An application-aware firewall understands not only ports, but that specific applications listen to specific ports. They are indeed host based (installed on a user workstation or a server) and prevent malware from listening on a port that would normally be used by a legitimate application.
For instance, you might open port 80 on a traditional firewall because you have IIS running, and want to allow web traffic. If malware were to kill IIS and start listening on port 80 instead, the traditional network firewall is going to happily deliver traffic to it, because all it knows is that it has a rule saying that it should allow traffic specified for port 80.
An application-aware firewall on the other hand, has a rule allowing traffic to IIS specifically, and if malware shuts it down, then the firewall will start blocking traffic to the ports that IIS listened on, and in the absence of additional rules allowing that traffic, the malware is effectively blocked by default.
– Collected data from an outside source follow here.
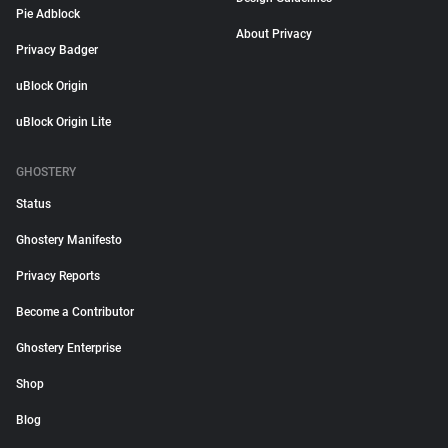
Pie Adblock
About Privacy
Privacy Badger
uBlock Origin
uBlock Origin Lite
GHOSTERY
Status
Ghostery Manifesto
Privacy Reports
Become a Contributor
Ghostery Enterprise
Shop
Blog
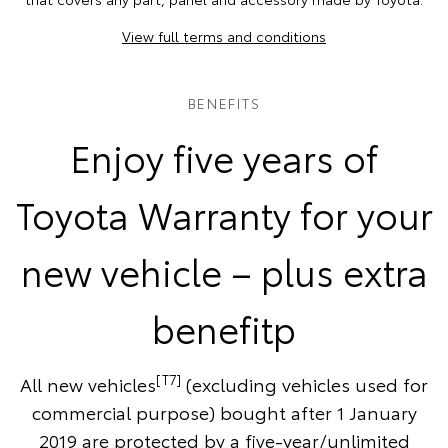
View full terms and conditions
BENEFITS
Enjoy five years of
Toyota Warranty for your
new vehicle – plus extra
benefitp
[T7]
All new vehicles
(excluding vehicles used for
commercial purpose) bought after 1 January
2019 are protected by a five-year/unlimited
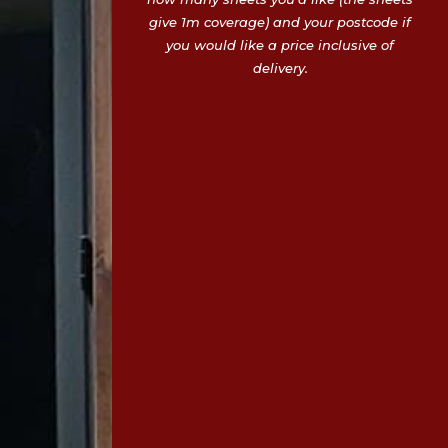
give 1m coverage) and your postcode if
you would like a price inclusive of
delivery.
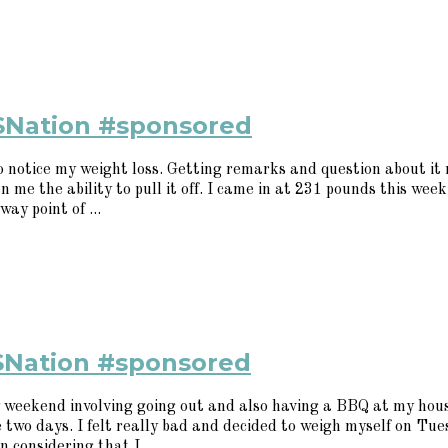
SNation #sponsored
to notice my weight loss. Getting remarks and question about i
 me the ability to pull it off. I came in at 231 pounds this week
way point of ...
SNation #sponsored
weekend involving going out and also having a BBQ at my house
se two days. I felt really bad and decided to weigh myself on Tu
 considering that I ...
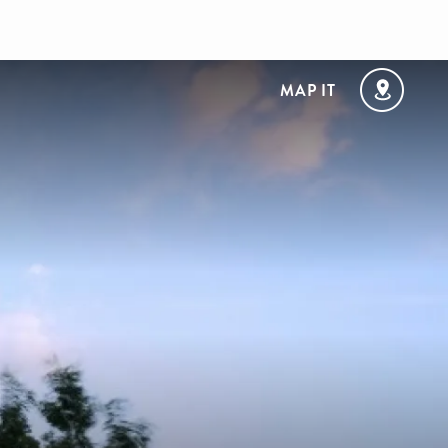
MAP IT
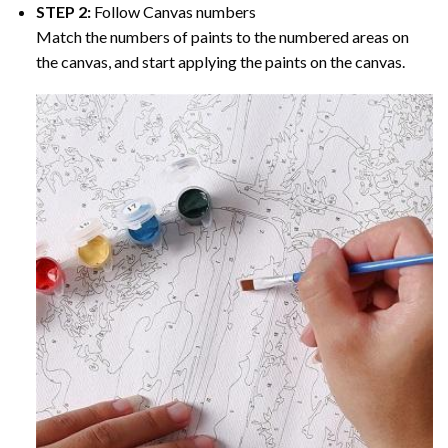
STEP 2:
Follow Canvas numbers
Match the numbers of paints to the numbered areas on
the canvas, and start applying the paints on the canvas.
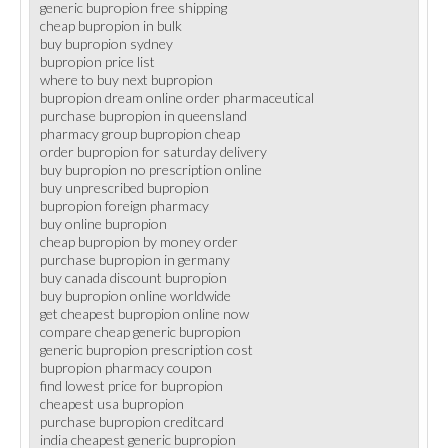
generic bupropion free shipping
cheap bupropion in bulk
buy bupropion sydney
bupropion price list
where to buy next bupropion
bupropion dream online order pharmaceutical
purchase bupropion in queensland
pharmacy group bupropion cheap
order bupropion for saturday delivery
buy bupropion no prescription online
buy unprescribed bupropion
bupropion foreign pharmacy
buy online bupropion
cheap bupropion by money order
purchase bupropion in germany
buy canada discount bupropion
buy bupropion online worldwide
get cheapest bupropion online now
compare cheap generic bupropion
generic bupropion prescription cost
bupropion pharmacy coupon
find lowest price for bupropion
cheapest usa bupropion
purchase bupropion creditcard
india cheapest generic bupropion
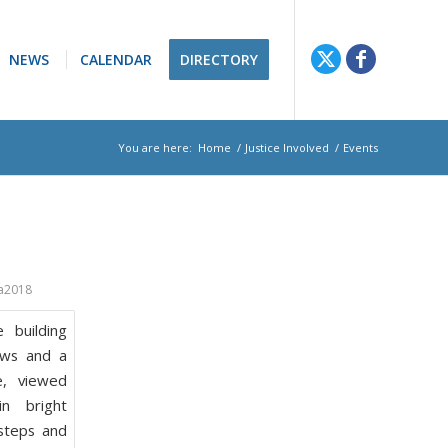
NEWS
CALENDAR
DIRECTORY
You are here:
Home
/
Justice Involved
/
Events
a2018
The inbound example is real, but slightly contrived. Where this becomes particularly useful is in situations where you have a very locked down host and a limited set of applications that need to be allowed to communicate outbound. You now no longer need to allow outbound traffic via open ports through the firewall at all, but can simply set application specific rules allowing only the set of applications that need to communicate outbound to do so. Done correctly, this can severely restrict the ability of malware then to communicate with command & control infrastructure, to exfiltrate data, or to be used for further lateral movement in a network.
A web application firewall, on the other hand, is application-aware in a different sense, in that while it is still just a network based firewall, it has a specific understanding of what HTTP traffic looks like, and can inspect the traffic and apply rules to identify and stop potentially malicious traffic before it gets to the HTTP application. So, it doesn't care if the web server application is IIS, Apache, or malware for that matter, but if it sees an inbound request that contains a common SQL injection pattern, for instance, it can refuse to forward the request on to the web server, protecting it from attacks that it may not be designed to protect itself from.